(Extracted entries)
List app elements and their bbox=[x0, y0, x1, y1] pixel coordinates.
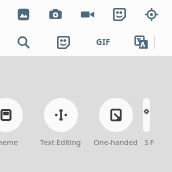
staticText: Theme bbox=[0, 137, 18, 147]
button[interactable]: Gallery bbox=[10, 1, 36, 27]
button[interactable]: One-handed bbox=[88, 98, 143, 147]
button[interactable]: Translate bbox=[128, 29, 154, 55]
button[interactable]: GIF bbox=[90, 29, 116, 55]
button[interactable]: Stickers bbox=[106, 1, 132, 27]
button[interactable]: Theme bbox=[0, 98, 33, 147]
button[interactable]: Search bbox=[10, 29, 36, 55]
button[interactable]: Location bbox=[138, 1, 164, 27]
staticText: One-handed bbox=[93, 137, 138, 147]
staticText: Settings bbox=[143, 137, 150, 147]
staticText: Text Editing bbox=[40, 137, 81, 147]
button[interactable]: Settings bbox=[143, 98, 150, 147]
staticText: GIF bbox=[96, 36, 111, 48]
button[interactable]: Camera bbox=[42, 1, 68, 27]
button[interactable]: Sticker bbox=[50, 29, 76, 55]
button[interactable]: Video bbox=[74, 1, 100, 27]
button[interactable]: Text Editing bbox=[33, 98, 88, 147]
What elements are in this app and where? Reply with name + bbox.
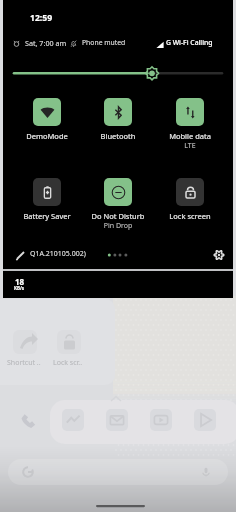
button[interactable]: Settings xyxy=(209,245,229,265)
staticText: Q1A.210105.002) xyxy=(30,249,86,259)
button[interactable]: DemoMode xyxy=(11,96,83,152)
staticText: Lock screen xyxy=(154,211,226,221)
staticText: Sat, 7:00 am xyxy=(25,38,67,48)
staticText: Battery Saver xyxy=(11,211,83,221)
button[interactable]: chart xyxy=(62,409,84,431)
staticText: KB/s xyxy=(14,285,25,291)
staticText: Bluetooth xyxy=(82,131,154,141)
button[interactable]: Lock screen xyxy=(154,176,226,232)
button[interactable]: mail xyxy=(106,409,128,431)
staticText: Shortcut .. xyxy=(7,358,41,368)
staticText: LTE xyxy=(154,141,226,151)
staticText: G Wi-Fi Calling xyxy=(166,38,213,47)
staticText: Do Not Disturb xyxy=(82,211,154,221)
button[interactable]: play xyxy=(194,409,216,431)
staticText: 12:59 xyxy=(30,12,53,24)
button[interactable]: Battery Saver xyxy=(11,176,83,232)
button[interactable]: Edit tiles xyxy=(11,246,29,264)
button[interactable]: video xyxy=(150,409,172,431)
staticText: 18 xyxy=(15,276,25,287)
button[interactable]: Do Not Disturb xyxy=(82,176,154,232)
staticText: DemoMode xyxy=(11,131,83,141)
button[interactable]: phone xyxy=(18,409,40,431)
button[interactable]: Mobile data xyxy=(154,96,226,152)
staticText: Phone muted xyxy=(82,38,126,47)
staticText: Pin Drop xyxy=(82,221,154,231)
staticText: Lock scr.. xyxy=(53,358,83,368)
button[interactable]: Search xyxy=(8,459,228,485)
button[interactable]: Bluetooth xyxy=(82,96,154,152)
staticText: Mobile data xyxy=(154,131,226,141)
(End Extracted entries)
Within the material above, show every line that includes "Theme".

staticText: Theme bbox=[0, 137, 18, 147]
button[interactable]: Theme bbox=[0, 98, 33, 147]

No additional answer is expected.